Question

Compare and contrast security functional requirements and functional securiydesign principles.

Answer 1

Security functional requirements

A functional requirements defines a function of a system or its component. A function is described as a set of inputs the behavior and outputs. Functional requirements may be calculations technical details data manipulation processing and other specific functionality that defines what is system is supposed to accomplish. Behavior of requirements describing all the cases where the system uses the functional requirements are captured in the use cases.

A security functional requirements describes functional behavior which can apply on security. Requirements can access control, data integrity,authentication etc. These all are in the functional requirements of a security functional requirements. Common Criteria for Information Technology mainly uses this Security functional requirements. It is used because when a product provides a security function then it specifies the individual security.

Security-related goals:

For an example one user's bank account balance should not be learned by or modified by another user, unless authorized.

Required mechanism for enforcing them:

For an example users can identify themselves only by putting the password which they have provided. Whatever password given by them may be that is strong or weak. And the password database storing the password must not be accessable to any program other than authenticating login program.

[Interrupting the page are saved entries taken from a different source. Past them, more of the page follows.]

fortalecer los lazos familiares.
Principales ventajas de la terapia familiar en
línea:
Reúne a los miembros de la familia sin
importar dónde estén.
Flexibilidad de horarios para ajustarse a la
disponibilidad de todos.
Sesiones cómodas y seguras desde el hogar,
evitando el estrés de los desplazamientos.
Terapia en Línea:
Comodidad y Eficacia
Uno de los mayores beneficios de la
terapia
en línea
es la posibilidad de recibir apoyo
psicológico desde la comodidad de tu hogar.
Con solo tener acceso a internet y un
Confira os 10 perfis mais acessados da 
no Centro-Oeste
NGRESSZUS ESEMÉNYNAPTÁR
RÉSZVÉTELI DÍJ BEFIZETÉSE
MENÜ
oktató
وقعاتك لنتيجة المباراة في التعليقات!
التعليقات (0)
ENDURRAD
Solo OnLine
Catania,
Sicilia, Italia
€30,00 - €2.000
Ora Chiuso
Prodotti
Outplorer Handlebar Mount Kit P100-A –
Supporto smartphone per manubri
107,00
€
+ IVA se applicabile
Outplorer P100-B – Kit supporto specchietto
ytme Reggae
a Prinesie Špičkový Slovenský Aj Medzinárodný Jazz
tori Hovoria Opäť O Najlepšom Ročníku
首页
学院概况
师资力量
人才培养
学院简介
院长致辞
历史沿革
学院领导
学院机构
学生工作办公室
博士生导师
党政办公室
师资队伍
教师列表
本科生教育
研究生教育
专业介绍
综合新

Typical kinds of security requirements:

1. Confidentiality:: Here sensitive information not leaked to unauthorized party or third party when the user wants to send something to another it should be bounded between them only.

2. Integrity:: Here sensitive information not damaged by unauthorized parties Violation of integrity can be direct or indirect.

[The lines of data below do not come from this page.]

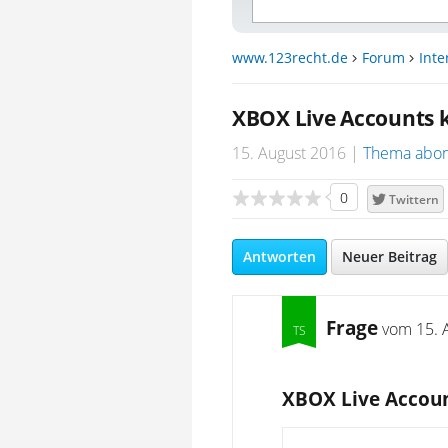
www.123recht.de
Forum
Inte
XBOX Live Accounts 
15. August 2016
Thema abon
0
Twittern
Antworten
Neuer Beitrag
Frage
vom
15. 
XBOX Live Accoun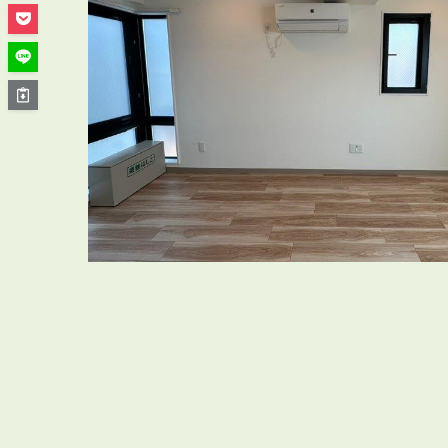
管理オーナー様ご紹介制度
投資不動産を売却したい方
賃貸管理を依頼したい方
マンションの自主管理について
アパートの大規模修繕について
アパートの監視カメラ設置について
03-6262-9556
TEL:
※音声ガイダンス④を押してください。
【受付時間】10:00~19:00（定休日：水曜日）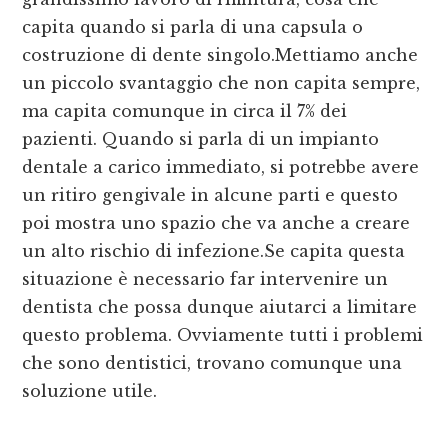
capita quando si parla di una capsula o
costruzione di dente singolo.Mettiamo anche
un piccolo svantaggio che non capita sempre,
ma capita comunque in circa il 7% dei
pazienti. Quando si parla di un impianto
dentale a carico immediato, si potrebbe avere
un ritiro gengivale in alcune parti e questo
poi mostra uno spazio che va anche a creare
un alto rischio di infezione.Se capita questa
situazione è necessario far intervenire un
dentista che possa dunque aiutarci a limitare
questo problema. Ovviamente tutti i problemi
che sono dentistici, trovano comunque una
soluzione utile.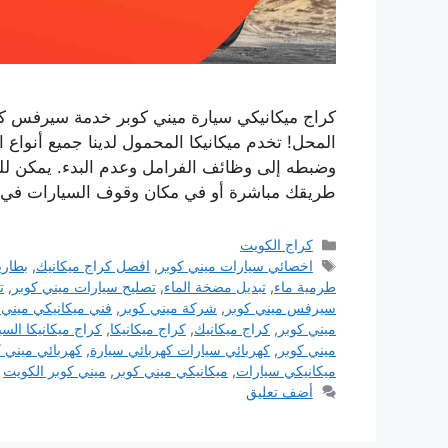
كراج ميكانيكي سيارة ميني كوبر خدمة سيرفس كر
المحل! تخدم ميكانيكا المحمول لدينا جميع أنواع
وضبطه إلى وظائف الفرامل وعدم البدء. يمكن للم
طريقك مباشرة أو في مكان وقوف السيارات في
التصنيفات
كراج الكويت
الوسوم
اخصائي سيارات ميني كوبر
,
افصل كراج ميكانيك
,
بطاري
طرمية ماء
,
تبديل مضخة الماء
,
تصليح سيارات ميني كوبر
,
ت
سيرفس ميني كوبر
,
شركة ميني كوبر
,
فني ميكانيكي ميني 
ميني كوبر
,
كراج ميكانيك
,
كراج ميكانيكا
,
كراج ميكانيكا الس
ميني كوبر
,
كهربائي سيارات كهربائي سيارة
,
كهربائي ميني ك
ميكانيكي سيارات
,
ميكانيكي ميني كوبر
,
ميني كوبر الكويت
أضف تعليق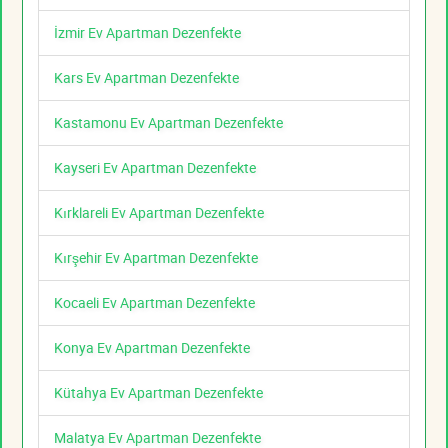
İzmir Ev Apartman Dezenfekte
Kars Ev Apartman Dezenfekte
Kastamonu Ev Apartman Dezenfekte
Kayseri Ev Apartman Dezenfekte
Kırklareli Ev Apartman Dezenfekte
Kırşehir Ev Apartman Dezenfekte
Kocaeli Ev Apartman Dezenfekte
Konya Ev Apartman Dezenfekte
Kütahya Ev Apartman Dezenfekte
Malatya Ev Apartman Dezenfekte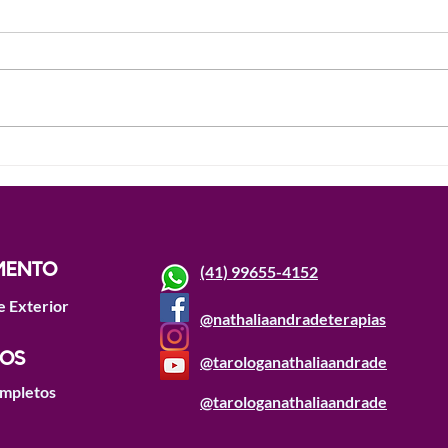
Pílula 10 - Tarot e religião -
Pílu
Tarot e a Umbanda como
Comp
fica isso?
a Le
Ciga
MENTO
(41) 99655-4152
e Exterior
@nathaliaandradeterapias
OS
@tarologanathaliaandrade
ompletos
@tarologanathaliaandrade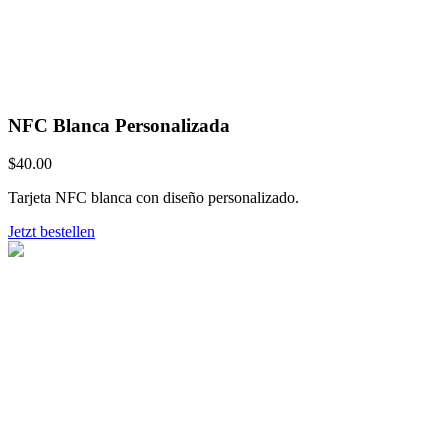
NFC Blanca Personalizada
$40.00
Tarjeta NFC blanca con diseño personalizado.
Jetzt bestellen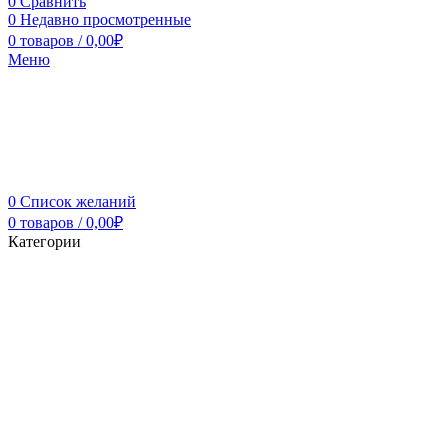
0
Сравнить
0
Недавно просмотренные
0
товаров
/
0,00
₽
Меню
0
Список желаний
0
товаров
/
0,00
₽
Категории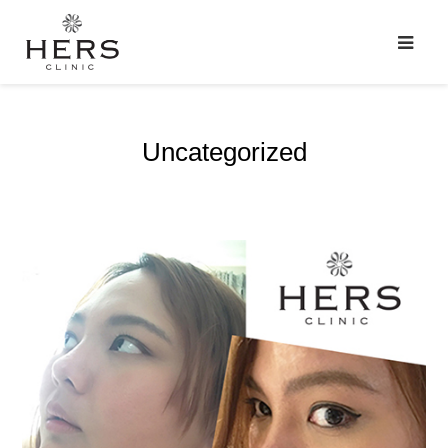
Uncategorized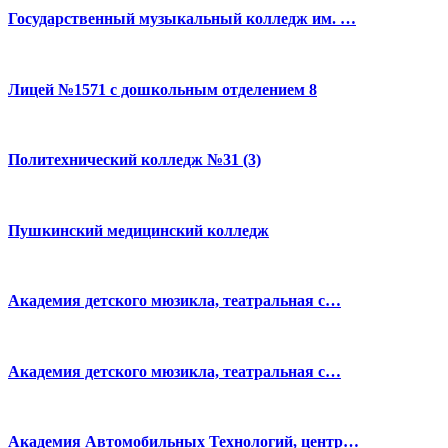
Государственный музыкальный колледж им. …
Лицей №1571 с дошкольным отделением 8
Политехнический колледж №31 (3)
Пушкинский медицинский колледж
Академия детского мюзикла, театральная с…
Академия детского мюзикла, театральная с…
Академия Автомобильных Технологий, центр…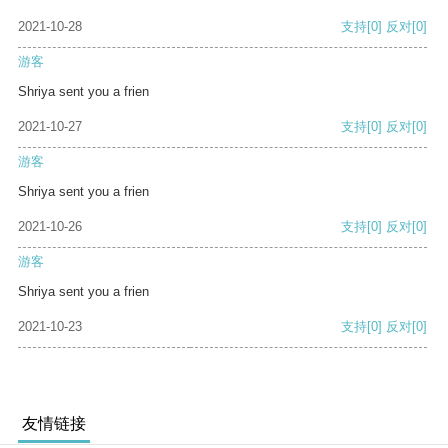
2021-10-28
支持
[0]
反对
[0]
游客
Shriya sent you a frien
2021-10-27
支持
[0]
反对
[0]
游客
Shriya sent you a frien
2021-10-26
支持
[0]
反对
[0]
游客
Shriya sent you a frien
2021-10-23
支持
[0]
反对
[0]
友情链接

3. Availability:: Here system is responsive to request.Dos(Denial of service ) attacks attempt to compromise availability.

Supporting mechanism:

1. Authentication:: The goal of this is to determine the subject of a particular security policy. In particular many policies needed to define a notion of identity.

2. Authorization:; It defines when a principal may perform an action.

3. Audit:: Here we need to retain enough information to be able to determine the circumstances of a branch or misbehavior.

functional security design principles:

There are different types of design principles of security.

1. Principles of least privileges:: Privilege means rights. The first principle states that how the privileges are to be granted to a subject means the subject should be given only those rights of privilege that require for completing a task means you have to give those rights which are require to complete a task of a subject.

for example if a subject requires append rights to an object then it must be given only the append rights not the write rights.

2.Principles of fail state defaults:: This principle states that unless the subject is given explicitly access to the object it should be denied access to that object. This means the default access to object is none.

3. Principle of economy of mechanism:: This principle states that security mechanism should be as simple as possible.If the design is simple there are few errors. And also checking and testing procedures also become easier.

4. Principle of open design:: This suggests that complexity doesn't add security. Also state that security of mechanism should not depend on the secrecy of its design.